O responsável pela Segurança Social referiu que “cerca de 70% da população activa em São Tomé e Príncipe está no mercado informal”, sobretudo nos sectores dos transportes, pescas e comércio, representando “um manancial de potenciais contribuintes ou beneficiários da segurança social que estão fora do sistema”.
Para a regularização destas classes profissionais, a Segurança Social lançou no mês passado o processo de inscrição de trabalhadores independentes. Com o apoio da Organização internacional do Trabalho (OIT) o governo são-tomense está a promover a inscrição de taxistas e moto-taxis, prevendo alargar aos pescadores e vendedoras de pescado.
Questionado sobre como será a atribuição de pensões para as pessoas que nunca descontaram e estão próximas da idade da reforma, Gilmar Benguela sublinhou que a lei actual prevê o pagamento de pensões para pessoas que tenham contribuído o mínimo de 10 anos, mas independentemente da idade elas podem se inscrever no sistema.
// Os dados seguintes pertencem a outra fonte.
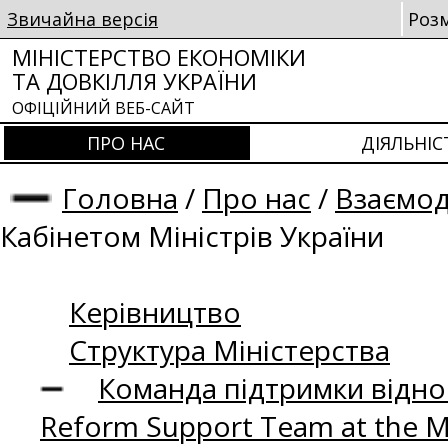
Звичайна версія
Роз
МІНІСТЕРСТВО ЕКОНОМІКИ
ТА ДОВКІЛЛЯ УКРАЇНИ
ОФІЦІЙНИЙ ВЕБ-САЙТ
ПРО НАС
ДІЯЛЬНІС
Головна
/
Про нас
/
Взаємод
Кабінетом Міністрів України
Керівництво
Структура Міністерства
Команда підтримки відно
Reform Support Team at the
Por outro lado, o director da segurança social considera que muitos trabalhadores informais, particularmente do sector dos transportes, terão descontos pelo trabalho prestado anteriormente noutras instituições, especialmente nas antigas empresas agrícolas. “Por isso poderão apenas continuar os descontos para completar os 10 anos, inclusive a própria instituição tem subvencionado este complemento, tendo em conta que muitos trabalhadores nesta situação têm parcos recursos”, referiu à Lusa.